Emergent Asset Management claims to run the biggest agricultural fund in Africa, but it is not clear how much progress has been made on the ground

AgriProds | February 18, 2010

Video of Susan Payne speaking at 2nd Agriprods Forum in London

By Charles Wyatt

It is impossible for townies to understand the affinity farmers, peasant or otherrwise, have for their land. They now its quirks, its potential and its problems. Remember the problems the Canadian company Gabriel Resources had in moving the inhabitants of a village to make room for the Rosia Montana mine in Romania. Promises of bigger and better houses and just as much, if not more land, held no appeal. They had lived in their village for generations and it was in their blood, so the thought of moving was anathema. Another example is the stretch of coastal villages known as Alibag near Mumbai. The rich people from the city are now seeking to build second homes in this beautiful area, but they have to buy the land first and this is not necessarily good news for the inhabitants. As SJ Lele, a local engineer points out, “Farmers selling their land is a bad thing. They start spending and will wipe out their earnings in a single generation.

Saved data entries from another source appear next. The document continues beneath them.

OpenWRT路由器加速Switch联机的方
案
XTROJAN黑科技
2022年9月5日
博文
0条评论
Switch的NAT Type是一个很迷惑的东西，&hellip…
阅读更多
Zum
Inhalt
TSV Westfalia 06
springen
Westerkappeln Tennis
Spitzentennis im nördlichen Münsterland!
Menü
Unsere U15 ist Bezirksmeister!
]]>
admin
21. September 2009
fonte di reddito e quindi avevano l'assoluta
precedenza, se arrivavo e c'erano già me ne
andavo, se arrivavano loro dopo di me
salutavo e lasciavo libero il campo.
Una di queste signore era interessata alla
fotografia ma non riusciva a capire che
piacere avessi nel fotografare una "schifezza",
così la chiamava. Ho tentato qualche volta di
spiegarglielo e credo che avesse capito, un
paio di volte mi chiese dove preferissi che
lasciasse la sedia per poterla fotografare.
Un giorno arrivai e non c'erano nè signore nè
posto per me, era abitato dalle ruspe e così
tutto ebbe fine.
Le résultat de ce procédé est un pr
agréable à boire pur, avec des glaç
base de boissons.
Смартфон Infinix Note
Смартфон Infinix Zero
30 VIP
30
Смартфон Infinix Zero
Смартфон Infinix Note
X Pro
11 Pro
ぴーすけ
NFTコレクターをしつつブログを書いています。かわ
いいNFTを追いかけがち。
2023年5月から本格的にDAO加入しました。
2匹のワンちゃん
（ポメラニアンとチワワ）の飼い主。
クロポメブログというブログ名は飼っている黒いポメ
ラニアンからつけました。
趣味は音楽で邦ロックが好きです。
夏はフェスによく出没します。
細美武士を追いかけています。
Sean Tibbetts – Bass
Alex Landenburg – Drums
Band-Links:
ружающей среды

There is no new land being made in this world. Once it is sold it is gone. One wonders if this means anything to people like Susan Payne who is chief executive of Emergent Asset Management. She claims to run the biggest agricultural fund in Africa, but says nothing about  the people who have had to be moved off that land. Her god is money as is only natural for someone who worked previously for banks such as JP Morgan and Goldman Sachs. Property to her is probably a large house in Surrey as that is where Emergent is based, but she would sell it at the drop of a hat if required by her company or if she moved to a new employer. She earns no money from the land surrounding that house so must find it very difficult to understand those to whom that land is their only source of income.

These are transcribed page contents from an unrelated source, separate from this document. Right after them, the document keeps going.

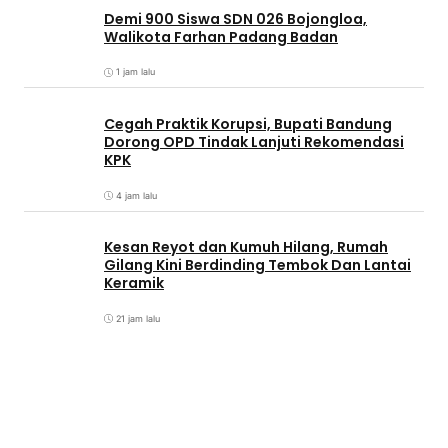
Demi 900 Siswa SDN 026 Bojongloa,
Walikota Farhan Padang Badan
1 jam lalu
Cegah Praktik Korupsi, Bupati Bandung
Dorong OPD Tindak Lanjuti Rekomendasi
KPK
4 jam lalu
Kesan Reyot dan Kumuh Hilang, Rumah
Gilang Kini Berdinding Tembok Dan Lantai
Keramik
21 jam lalu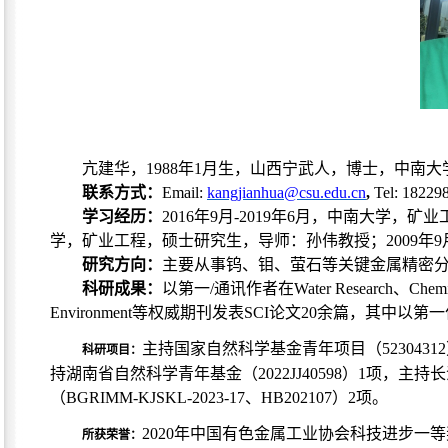
亢建华，
1988
年
1
月生，山西宁武人，博士，中南大
联系方式：
Email:
kangjianhua@csu.edu.cn
,
Tel: 18229
学习经历：
2016年9月-2019年6月，中南大学，
学，矿业工程，硕士研究生
，导师：孙伟教授
；
2009
研究方向：
主要从事钨、钼、萤石等关键金属精密
科研成果：
以第一
/通讯作者在
Water Research、Chemica
Environment等权威期刊发表SCI论文20余篇，其
主持国家自然科学基金青年项目（
52304
科研项目：
持湖南省自然科学青年基金（2022JJ40598）1项，主
（BGRIMM-KJSKL-2023-17、HB202107）2项。
2020年中国有色金属工业协会科技进步一等
所获荣誉：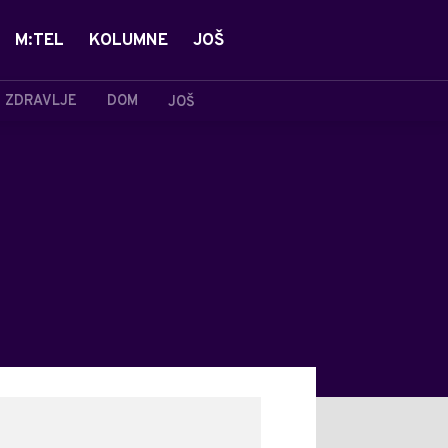
M:TEL
KOLUMNE
JOŠ
ZDRAVLJE
DOM
JOŠ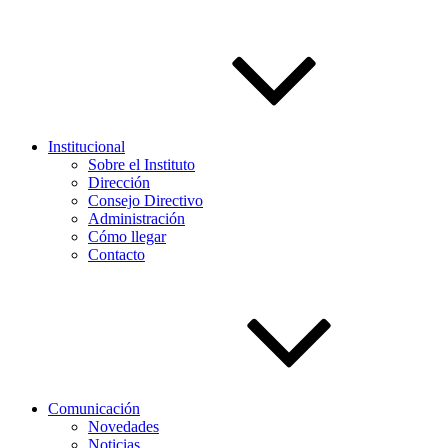
Institucional
Sobre el Instituto
Dirección
Consejo Directivo
Administración
Cómo llegar
Contacto
Comunicación
Novedades
Noticias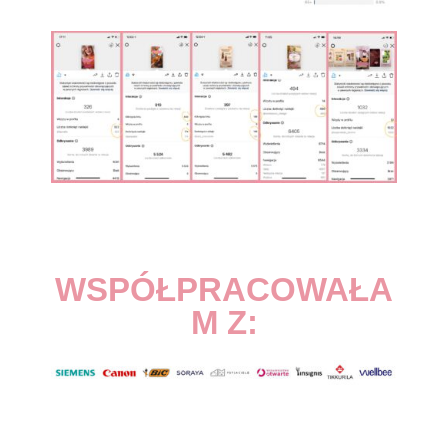
WSPÓŁPRACOWAŁA
M Z:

She is quoted by the Spectator as saying, “My father was a senior director at the UN Food and Agricultural Organisation in Rome and he used to say that giving aid to Africa was a little like spitting in a fire.” Good one, Susan, but financial aid to despots has been US foreign policy for a long time. The Chinese do it better. They build roads and railway lines and put in power stations and waterworks to the benefit of the country first. This brings jobs to hitherto barren areas where they want to develop mineral resources. At least the land owners then have an option to work if they sell their land, but the ideal is always for incomers to lease land. Leases have to be renewed at higher prices and the indigenous landowners retain an interest. A sale is a sale and over a comparatively short time with rising prices of land it can start to look like theft. Wouldn’t want to stir up the natives, would you Susan?

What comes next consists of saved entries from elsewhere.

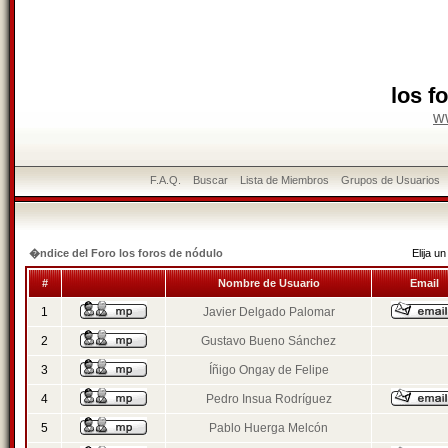
los f
w
F.A.Q.
Buscar
Lista de Miembros
Grupos de Usuarios
�ndice del Foro los foros de nódulo
Elija 
#
Nombre de Usuario
Email
1
Javier Delgado Palomar
2
Gustavo Bueno Sánchez
3
Íñigo Ongay de Felipe
4
Pedro Insua Rodríguez
5
Pablo Huerga Melcón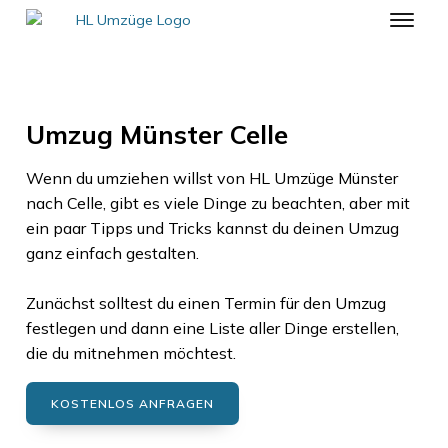
Umzug Münster Celle
Wenn du umziehen willst von
HL Umzüge Münster
nach
Celle
, gibt es viele Dinge zu beachten, aber mit
ein paar Tipps und Tricks kannst du deinen Umzug
ganz einfach gestalten.
Zunächst solltest du einen Termin für den Umzug
festlegen und dann eine Liste aller Dinge erstellen,
die du mitnehmen möchtest.
KOSTENLOS ANFRAGEN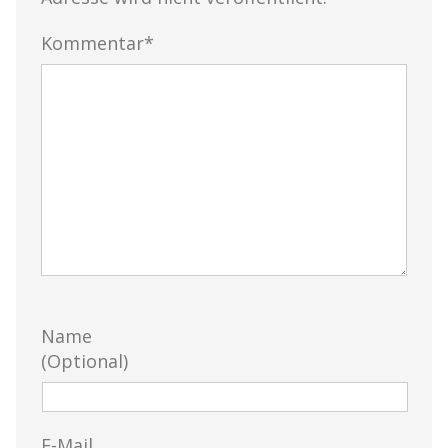
Kommentar*
Name
(Optional)
E-Mail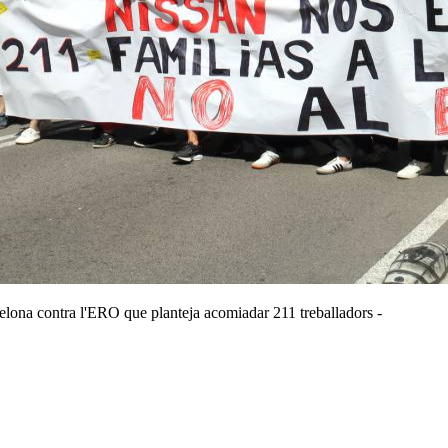
elona contra l'ERO que planteja acomiadar 211 treballadors -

Mozambique is a country she has targeted and there is something amazingly patronising in the way she claims that Emergent has ‘adopted’ a local village of 3,000 people and has hired its citizens to help clear 2,000 acres of greenfield land and then farm it with Emergent. If you hire so many people to clear a bit of land this size it would take no more than a month working on the basis that each one had to clear 1.5 acres using primitive tools such as picks and hoes. Thereafter Ms Payne will  have to find work for all these people on what she would classify as a farm, but farming, as she later points out, has become ever more mechanised. A modern tractor such as the Case IH STX Quadtrak has a 15 litre Cummins turbodiesel engine and it costs the best part of £250,000. It holds the world ploughing record of 321 hectares in 24 hours and can set its steering by using global positioning satellites. It pulls a chain of harrows, cultivators, drills and rollers and computers control the amount of  fertiliser and seed that is used.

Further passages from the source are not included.